Rauchwarenzurichter
Der Rauchwarenzurichter, österreichisch Rauwarenzurichter, bzw. Pelzzurichter oder einfach Zurichter ist in der Rauchwarenbranche mit der Erstbearbeitung der Rohfelle von Pelztieren beschäftigt. Seine Arbeit entspricht etwa der des Gerbers in der Lederverarbeitung.
Geschichte
Der Beruf des Rauchwarenzurichters hat sich beginnend im 17. bis 18. Jahrhundert von der des Kürschners abgespalten. Diese Spezialisierung nahm, nach der Erfindung der Pelznähmaschine vor 1900, und der dadurch ermöglichten Zunahme des Pelzumsatzes schnell zu. Im 19. Jahrhundert wurden in Deutschland bereits die Felle eigentlich nur noch von Zurichtereien gegerbt, die sich bald weiter spezialisierten, zum einen auf einzelne Fellarten, zum anderen als Pelzveredler mit der Weiterbehandlung der Felle nach dem Zurichten, dem brauchbar machen der Felle.[1]
In Deutschland siedelten sich die meisten Unternehmen der Rauchwarenzurichtung und -veredlung um das Pelzzentrum des Leipziger Brühls an und verblieben dort bis zum Ende des Zweiten Weltkriegs. Im Jahr 1929 waren in und um Leipzig 1880 im Deutschen Bekleidungsarbeiterverband organisierte Zurichter beschäftigt.[1] Mit dem aufkommenden Pelzboom in Westdeutschland zogen viele Betriebe nach dort um, einige in die Nähe eines um die Frankfurter Niddastraße neu entstandenen Pelzhandelszentrums, in der Pelzbranche wieder „Brühl“ genannt. Als sich die Pelzverarbeitung bei gleichzeitiger Abnahme des Pelzverbrauchs in Deutschland und Europa erheblich nach Asien verlagerte, verringerte sich die Zahl der Betriebe entsprechend. Insbesondere die Zurichtung und Veredlung der Hauptartikel, wie derzeit Nerz und Fuchs, findet heute hauptsächlich in Asien statt.
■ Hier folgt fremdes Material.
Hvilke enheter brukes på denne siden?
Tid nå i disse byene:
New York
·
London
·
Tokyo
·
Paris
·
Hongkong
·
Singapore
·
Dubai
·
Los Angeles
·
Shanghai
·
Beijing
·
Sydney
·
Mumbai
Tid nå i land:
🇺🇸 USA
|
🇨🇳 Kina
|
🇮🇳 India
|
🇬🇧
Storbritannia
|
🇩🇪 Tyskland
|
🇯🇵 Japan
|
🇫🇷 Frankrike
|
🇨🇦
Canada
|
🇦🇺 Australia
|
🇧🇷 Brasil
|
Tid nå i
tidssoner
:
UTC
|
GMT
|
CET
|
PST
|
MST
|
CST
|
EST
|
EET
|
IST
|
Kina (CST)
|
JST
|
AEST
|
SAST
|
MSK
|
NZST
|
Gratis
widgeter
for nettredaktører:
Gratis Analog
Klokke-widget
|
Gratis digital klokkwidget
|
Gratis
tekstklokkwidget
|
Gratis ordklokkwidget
Besonders China kann auf eine alte Tradition in dem Handwerk zurückblicken. Für die Zurichtung und Veredlung von Lammfellen bestehen noch größere, bedeutende europäische Spezialbetriebe außerhalb Deutschlands. Mit dem kleiner werden der verbliebenen Betriebe ging auch eine Abnahme der Spezialisierung einher, so dass der Zurichter derzeit häufig wieder alle anfallenden Pelzarten, vor allem auch von einheimischen Pelztieren, in einer Hand verarbeitet.
Berufsbild
Rauchwarenzurichter arbeiten entweder in gewerblichen oder industriellen Rauchwarenzurichtungsbetrieben. Durch Gerbstoffe werden die Felle konserviert und erhalten durch entsprechende chemische und physikalische Behandlungen den für die Anfertigung von Pelzwaren erforderlichen Zustand. Die meisten europäischen Betriebe sind heute nicht mehr spezialisiert und verarbeiten den Hauptteil der anfallenden Pelzarten, wie beispielsweise Nerzfelle, Fuchsfelle, Kaninchenfelle, Nutriafelle, Schaffelle, Waschbärfelle, Hasenfelle, Kalbfelle und Wildschweinschwarten.[2]
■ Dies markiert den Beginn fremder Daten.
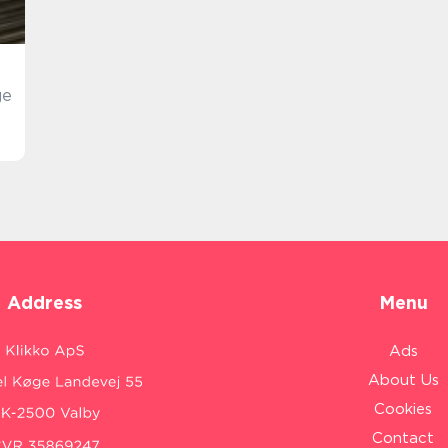
ge
Address
Menu
Ads
About Us
Cookies
Contact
Rauwarenzurichtungsbetriebe sind meist räumlich in eine Nass- und eine Trockenwerkstatt geteilt. In der Nasswerkstatt wird der Gerbvorgang vorbereitet, in der Trockenwerkstatt erfolgt die Weiterverarbeitung und Veredelung der Felle. Es hängt von der Größe des jeweiligen Betriebes ab, wo die Rauchwarenzurichter eingesetzt werden und welche Tätigkeiten sie verrichten. Die Zurichter beurteilen anschließend die Rohfelle und stellen sie zu Partien für eine weitere, eventuell unterschiedliche Verarbeitung zusammen. Sie weichen die Felle in mit Waschmittellösung gefüllten Bottichen, Fässern oder Haspeln ein, um sie von Schmutz und Blutresten zu reinigen, und entfernen anschließend das an der Haut noch anhaftende Fleisch und Unterhautgewebe. Kleinere Felle wie Nerz, Fuchs oder Waschbär entfleischen sie zum Teil am Kreismesser, großflächige Felle wie Schaffelle mit der Entfleischmaschine. Vor der Gerbung werden die Felle gebeizt beziehungsweise gepickelt, indem sie zur Auflockerung des Fasergefüges in eine mit Kochsalz und organischen Säuren (vor allem Ameisensäure, Essigsäure) versetzte Lösung gelegt werden.[2]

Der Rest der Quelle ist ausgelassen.